--- Extracted material Enclosed Below ---

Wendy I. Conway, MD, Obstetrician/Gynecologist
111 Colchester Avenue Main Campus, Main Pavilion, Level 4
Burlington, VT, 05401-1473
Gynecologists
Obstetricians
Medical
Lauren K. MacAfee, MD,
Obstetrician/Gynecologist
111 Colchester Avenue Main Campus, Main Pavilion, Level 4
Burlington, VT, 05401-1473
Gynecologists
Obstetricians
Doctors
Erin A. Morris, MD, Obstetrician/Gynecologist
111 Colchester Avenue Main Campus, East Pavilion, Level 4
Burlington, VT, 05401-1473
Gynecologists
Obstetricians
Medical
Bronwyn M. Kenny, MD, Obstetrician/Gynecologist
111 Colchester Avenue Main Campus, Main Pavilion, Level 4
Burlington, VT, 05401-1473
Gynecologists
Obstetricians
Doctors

--- End of Enclosed Extracted material ---
--- Extracted material Enclosed Below ---

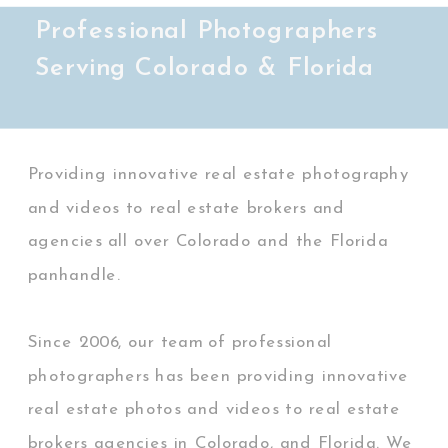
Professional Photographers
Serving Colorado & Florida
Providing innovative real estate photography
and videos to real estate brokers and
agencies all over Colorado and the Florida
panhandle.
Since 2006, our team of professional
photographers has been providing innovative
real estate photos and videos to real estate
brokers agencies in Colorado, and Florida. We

--- End of Enclosed Extracted material ---
--- Extracted material Enclosed Below ---

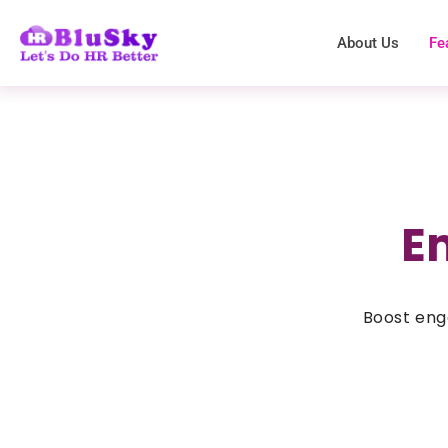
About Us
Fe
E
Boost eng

--- End of Enclosed Extracted material ---

Problem description - Every line containing the string "Florida" is required; copy each such line from the data.

Answer to the problem -
Serving Colorado & Florida
agencies all over Colorado and the Florida
brokers agencies in Colorado, and Florida. We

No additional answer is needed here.